| blahpers |
Greetings,
Normally I can get by with "specific trumps general", but in this case I'm not entirely sure.
Mage's disjunction claims it can destroy any artifact, while the text for "Major Artifacts" states that a major artifact has exactly one method of destruction (namely, the one listed under the description). So, does it work on major artifacts?
Can you destroy a minor or major artifact with rod of cancellation, miracle, wish, sphere of annihilation, or some of the deck of many things draws? Can a god destroy a minor or major artifact? Any other methods I've missed besides that particular artifact's listed destruction method?

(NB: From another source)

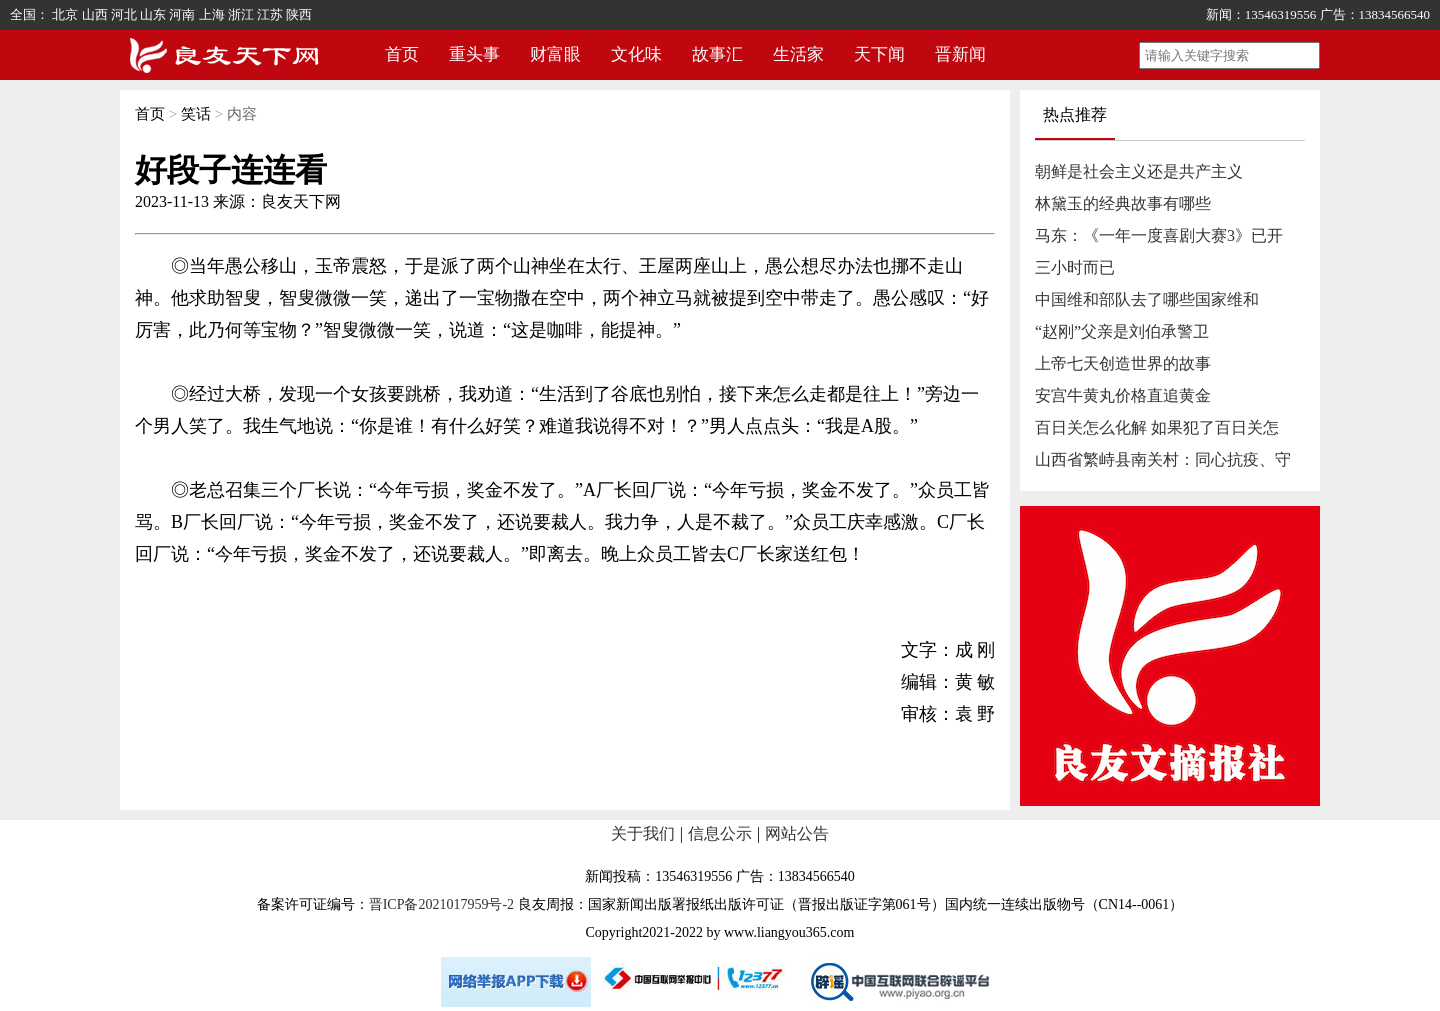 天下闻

This is mostly to set player expectations. Of course I can design an artifact immune to all of these things, but I'd like to know when I'm house ruling.
| nicklas Læssøe |
so let me go through them each
rod of cancellation - lacks the wording from mages disjunction to destroy artefacts, so no it cant.
mages disjunction - ofc as the spell says that it can
wish/miracle - no, because the things those spells can do is clearly defined within the spells, and this is not one of those things.
orb of annihalation - i would go with yes, because artefacts are destructable in general, and an orb of annihalation destroys everything. But i would still leave it to GM discretion because imovable meets unstoppable thing.
lesser God/ greater God - cant see why they should be able to destroy them in another way that regular mortals, but its probably up to the specific game world to decide how powerfull the gods are. In my game world they cant, unless they cast mages disjunction and might then lose all their spell cast levels.
and cant think of any other method to do it
| blahpers |
General vs. specific can be interpreted in many ways. Hence my confusion. One could argue that disjunction is specific (a particular spell designed to destroy artifacts) and "major artifacts" is specific (as opposed to just "artifacts").
I suspect that there is no solid rule for this, so I won't spend much time thinking about it further. Thanks for the interpretations.